Vince Salerno and Gerald McClendon

Grabbing the Blues by the Horns

Pravda Records, 2019

Gerald McClendon – Vocals

Vince Salerno – Tenor and baritone saxophones, harmonica

John Bowes – Tenor and baritone saxophones

Jack Cassidy – Trumpet

Ron Haynes – Trumpet

Thomas Klein – Guitar

Paul Coscino – Piano, organ

Lou Marini – Bass

Mark Fornek – Drums

There’s something to be said about cultural familiarity, the comfort-food vibe of music that reaches back to the “golden oldies,” played by people steeped in the tradition. At least in the Windy City, this growing genre persists. Guitarist Bobby Broom took advantage of the popularity of ’60s soul/R&B hits to fashion his Soul Fingers; Bill Boris borrowed from that tradition as well on his Bright Moments. Blues, especially, provides comfortable shoes for those who walk in its world. The continual success of Buddy Guy’s club and Blue Chicago, among others, attests to the allure of the American art form.

We can now add to the list of retro treats the recent album from two Chicago-bred and -based figures, saxophonist/harmonicat Vince Salerno and singer Gerald McClendon, Grabbing the Blues by the Horn. As a representative of “the tradition,” Grabbing the Blues makes a strong case for making sure the Stax-fired music of the ’60s never leaves the collective memory.
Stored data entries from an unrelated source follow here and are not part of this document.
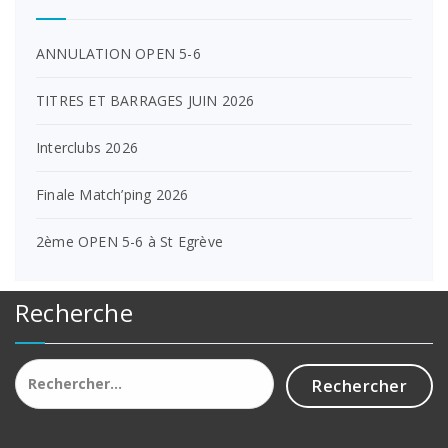
ANNULATION OPEN 5-6
TITRES ET BARRAGES JUIN 2026
Interclubs 2026
Finale Match’ping 2026
2ème OPEN 5-6 à St Egrève
Recherche
Rechercher :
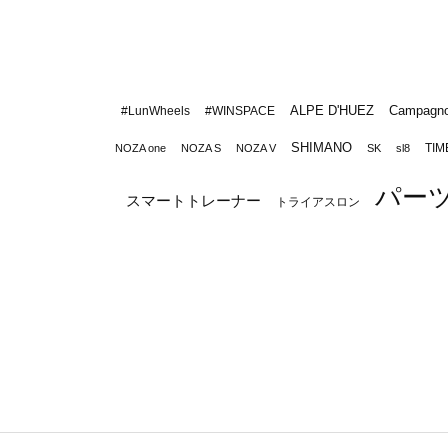
ALPE D'HUEZ
Campagno
#LunWheels
#WINSPACE
SHIMANO
TIM
NOZA one
NOZA S
NOZA V
SK
sl8
パー
スマートトレーナー
トライアスロン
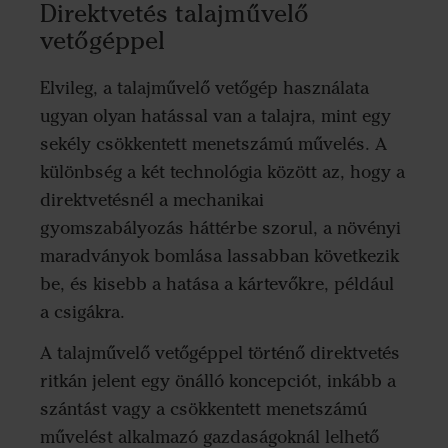
Direktvetés talajművelő
vetőgéppel
Elvileg, a talajművelő vetőgép használata
ugyan olyan hatással van a talajra, mint egy
sekély csökkentett menetszámú művelés. A
különbség a két technológia között az, hogy a
direktvetésnél a mechanikai
gyomszabályozás háttérbe szorul, a növényi
maradványok bomlása lassabban következik
be, és kisebb a hatása a kártevőkre, például
a csigákra.
A talajművelő vetőgéppel történő direktvetés
ritkán jelent egy önálló koncepciót, inkább a
szántást vagy a csökkentett menetszámú
művelést alkalmazó gazdaságoknál lelhető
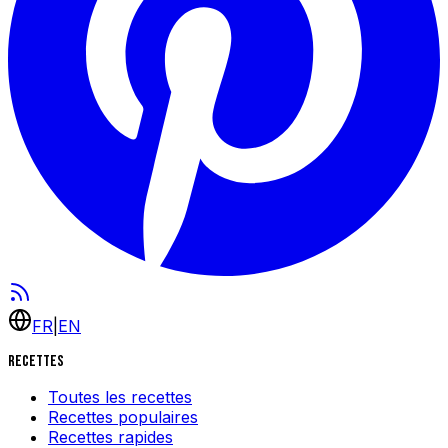
FR
|
EN
Recettes
Toutes les recettes
Recettes populaires
Recettes rapides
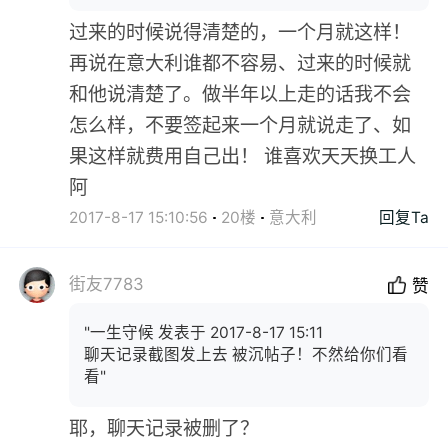
过来的时候说得清楚的，一个月就这样！
再说在意大利谁都不容易、过来的时候就
和他说清楚了。做半年以上走的话我不会
怎么样，不要签起来一个月就说走了、如
果这样就费用自己出！ 谁喜欢天天换工人
阿
2017-8-17 15:10:56
20楼
意大利
回复Ta
街友7783
赞
"一生守候 发表于 2017-8-17 15:11
聊天记录截图发上去 被沉帖子！不然给你们看
看"
耶，聊天记录被删了？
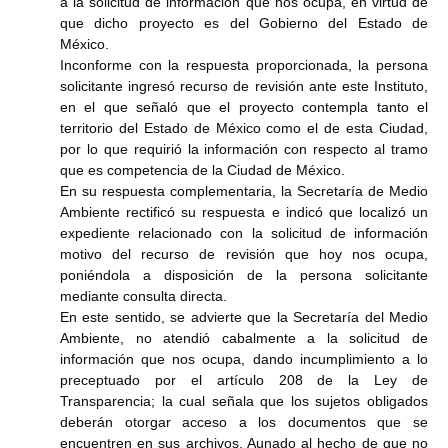
a la solicitud de información que nos ocupa, en virtud de
que dicho proyecto es del Gobierno del Estado de
México.
Inconforme con la respuesta proporcionada, la persona
solicitante ingresó recurso de revisión ante este Instituto,
en el que señaló que el proyecto contempla tanto el
territorio del Estado de México como el de esta Ciudad,
por lo que requirió la información con respecto al tramo
que es competencia de la Ciudad de México.
En su respuesta complementaria, la Secretaría de Medio
Ambiente rectificó su respuesta e indicó que localizó un
expediente relacionado con la solicitud de información
motivo del recurso de revisión que hoy nos ocupa,
poniéndola a disposición de la persona solicitante
mediante consulta directa.
En este sentido, se advierte que la Secretaría del Medio
Ambiente, no atendió cabalmente a la solicitud de
información que nos ocupa, dando incumplimiento a lo
preceptuado por el artículo 208 de la Ley de
Transparencia; la cual señala que los sujetos obligados
deberán otorgar acceso a los documentos que se
encuentren en sus archivos. Aunado al hecho de que no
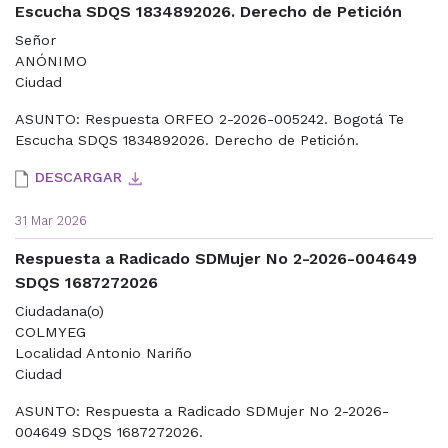
Escucha SDQS 1834892026. Derecho de Petición
Señor
ANÓNIMO
Ciudad
ASUNTO: Respuesta ORFEO 2-2026-005242. Bogotá Te
Escucha SDQS 1834892026. Derecho de Petición.
DESCARGAR
31 Mar 2026
Respuesta a Radicado SDMujer No 2-2026-004649
SDQS 1687272026
Ciudadana(o)
COLMYEG
Localidad Antonio Nariño
Ciudad
ASUNTO: Respuesta a Radicado SDMujer No 2-2026-
004649 SDQS 1687272026.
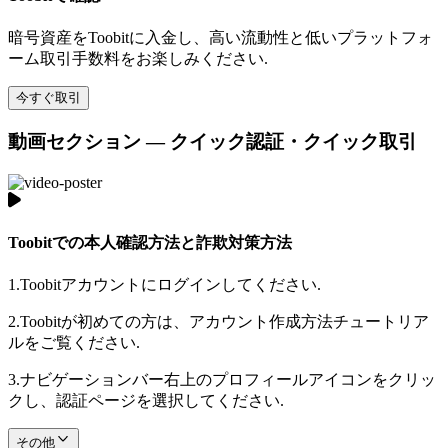
暗号資産をToobitに入金し、高い流動性と低いプラットフォ
ーム取引手数料をお楽しみください.
今すぐ取引
動画セクション — クイック認証・クイック取引
Toobitでの本人確認方法と詐欺対策方法
1.
Toobitアカウントにログインしてください.
2.
Toobitが初めての方は、アカウント作成方法チュートリア
ルをご覧ください.
3.
ナビゲーションバー右上のプロフィールアイコンをクリッ
クし、認証ページを選択してください.
その他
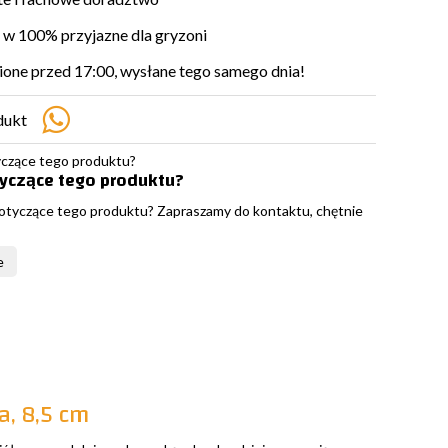
w 100% przyjazne dla gryzoni
ne przed 17:00, wysłane tego samego dnia!
dukt
tyczące tego produktu?
otyczące tego produktu? Zapraszamy do kontaktu, chętnie
e
a, 8,5 cm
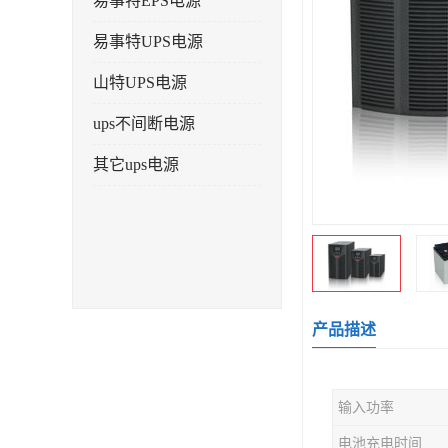
易事特EPS电源
易事特UPS电源
山特UPS电源
ups不间断电源
其它ups电源
产品描述
输入功率
电池充电时间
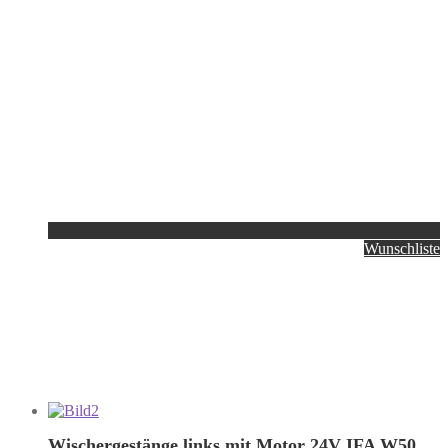
Wunschliste
Wischergestänge links mit Motor 24V IFA W50,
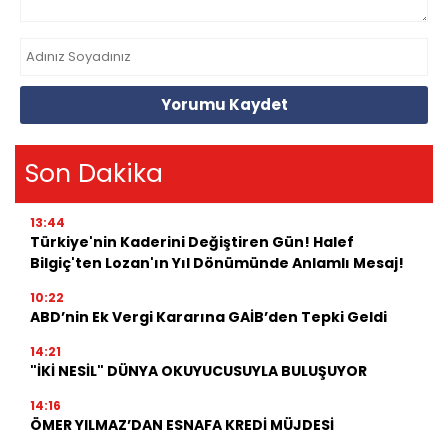
Yorumu Kaydet
Son Dakika
13:44
Türkiye'nin Kaderini Değiştiren Gün! Halef
Bilgiç'ten Lozan'ın Yıl Dönümünde Anlamlı Mesaj!
10:22
ABD’nin Ek Vergi Kararına GAİB’den Tepki Geldi
14:21
"İKİ NESİL" DÜNYA OKUYUCUSUYLA BULUŞUYOR
14:16
ÖMER YILMAZ’DAN ESNAFA KREDİ MÜJDESİ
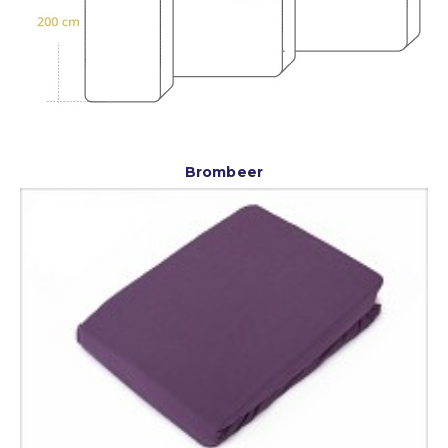
Brombeer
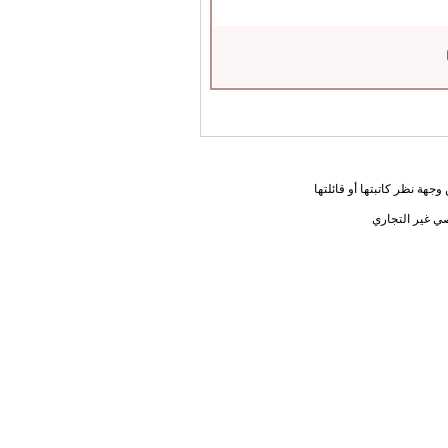
جهة نظر كاتبتها أو قائلتها
ي غير التجاري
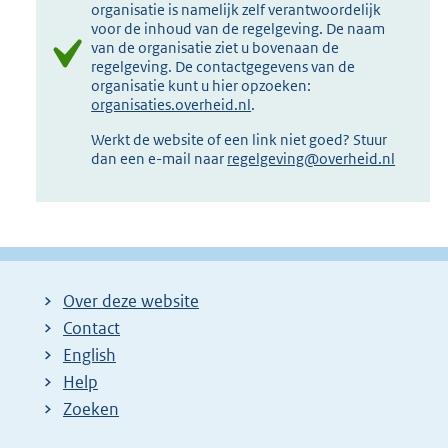
organisatie is namelijk zelf verantwoordelijk
voor de inhoud van de regelgeving. De naam
van de organisatie ziet u bovenaan de
regelgeving. De contactgegevens van de
organisatie kunt u hier opzoeken:
organisaties.overheid.nl
.
Werkt de website of een link niet goed? Stuur
dan een e-mail naar
regelgeving@overheid.nl
Over deze website
Contact
English
Help
Zoeken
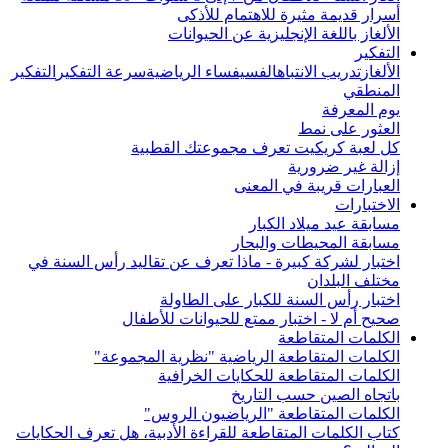
أسرار قديمة مثيرة للاهتمام للأذكى
الألغاز باللغة الإنجليزية عن الحيوانات
التفكير
الألغاز
تدريب الانتباه
الفسيفساء الرياضية
سرعة التفكير
التفكير
المنطقي
يوم المعرفة
العثور على نمط
كل لعبة كريكيت تعرف مجموعتك القطبية
إزالة غير ضرورية
العبارات قريبة في المعنى
الاختبارات
مسابقة عيد ميلاد الكبار
مسابقة المحيطات والبحار
اختبار لشركة كبيرة - ماذا تعرف عن تقاليد رأس السنة في
مختلف البلدان
اختبار رأس السنة للكبار على الطاولة
صحيح أم لا - اختبار ممتع للحيوانات للأطفال
الكلمات المتقاطعة
الكلمات المتقاطعة الرياضية "نظرية المجموعة"
الكلمات المتقاطعة للحكايات الخرافية
باتجاه الصين حسب التاريخ
الكلمات المتقاطعة "الرياضيون الروس"
كتاب الكلمات المتقاطعة للقراءة الأدبية، هل تعرف الحكايات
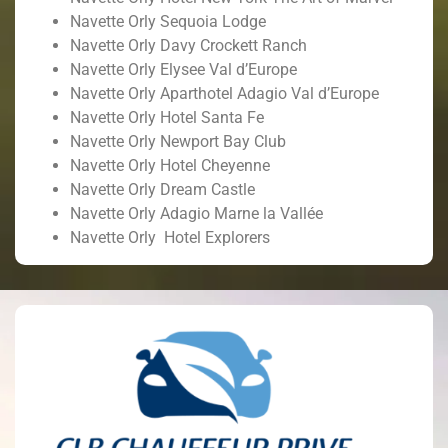
Navette Orly Sequoia Lodge
Navette Orly Davy Crockett Ranch
Navette Orly Elysee Val d’Europe
Navette Orly Aparthotel Adagio Val d’Europe
Navette Orly Hotel Santa Fe
Navette Orly Newport Bay Club
Navette Orly Hotel Cheyenne
Navette Orly Dream Castle
Navette Orly Adagio Marne la Vallée
Navette Orly Hotel Explorers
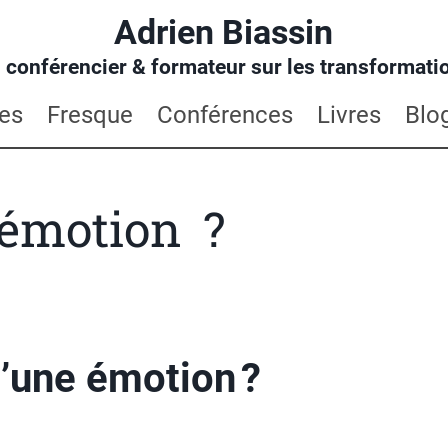
Adrien Biassin
 conférencier & formateur sur les transformatio
es
Fresque
Conférences
Livres
Blo
 émotion ?
’une émotion ?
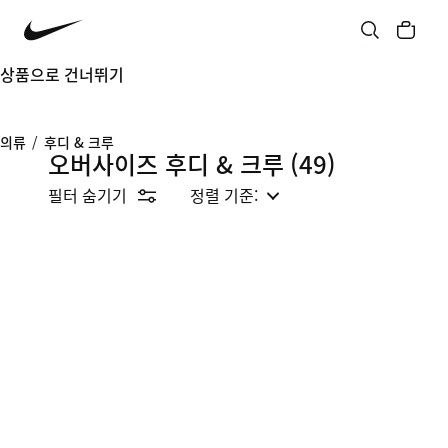
상품으로 건너뛰기
의류
/
후디 & 크루
오버사이즈 후디 & 크루
(49)
필터 숨기기
정렬 기준:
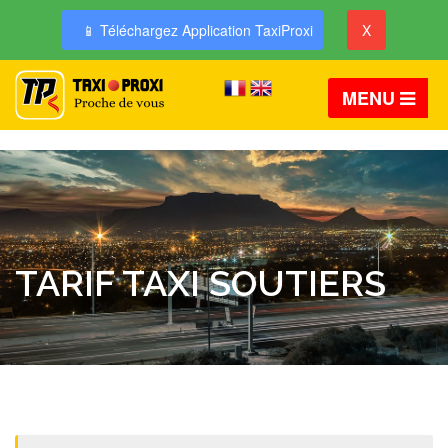
📱 Téléchargez Application TaxiProxi
X
MENU
TARIF TAXI SOUTIERS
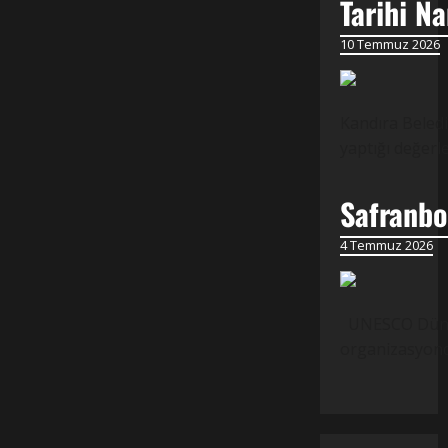
Tarihi N
10 Temmuz 2026
Kandıra Beledi
yaptığı değer
Safranbol
4 Temmuz 2026
UNESCO Dünya M
organizasyond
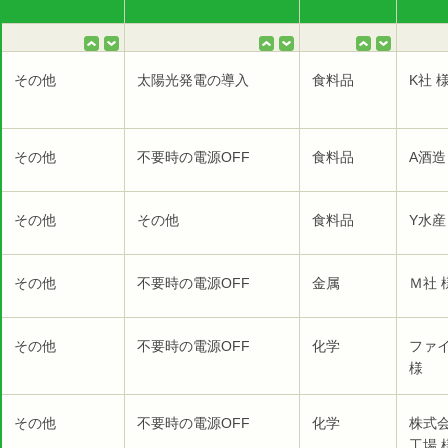
その他
太陽光発電の導入
食料品
K社 
その他
不要時の電源OFF
食料品
A酒造
その他
その他
食料品
Y水産
その他
不要時の電源OFF
金属
Ｍ社 
その他
不要時の電源OFF
化学
ファ
様
その他
不要時の電源OFF
化学
株式
工場 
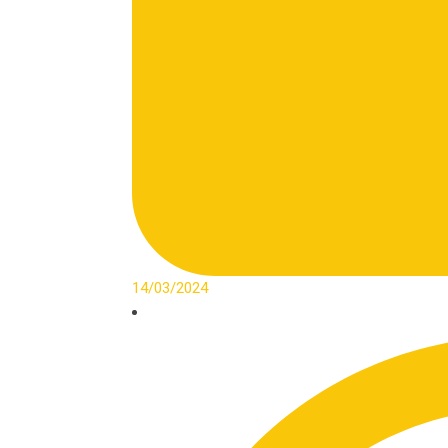
14/03/2024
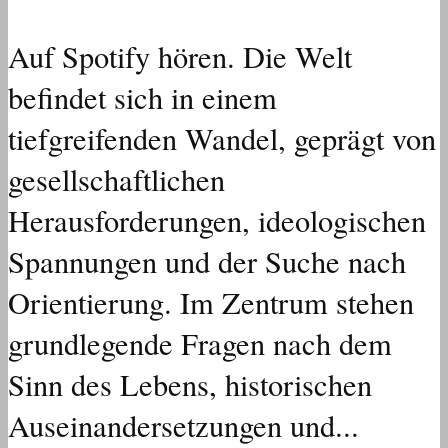
Auf Spotify hören. Die Welt
befindet sich in einem
tiefgreifenden Wandel, geprägt von
gesellschaftlichen
Herausforderungen, ideologischen
Spannungen und der Suche nach
Orientierung. Im Zentrum stehen
grundlegende Fragen nach dem
Sinn des Lebens, historischen
Auseinandersetzungen und...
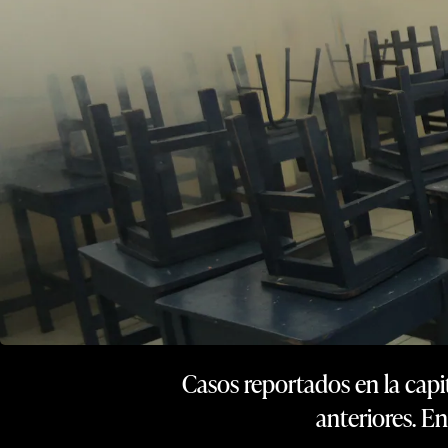
Casos reportados en la capit
anteriores. En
Indeed, Otis Redding gets two shout-outs on this collection, and McClendon delivers strongly, as if he was raised by singing along with Mr. Redding. Here we get “Love Man” and “The Happy Song.” An important factor is what Salerno brings to the table—not only a deeply rendered harp but also horn arrangements that mirror those great discs, played by Salerno along with John Bowes on tenor/baritone and Jack Cassidy or Ron Haynes on trumpet.

Earl King’s “Come On” opens the album, delivered somewhere between King’s original and Jimi Hendrix’s manic version. The effect is pronounced: they’re not playing around; McClendon is dead serious and the band is tight like that.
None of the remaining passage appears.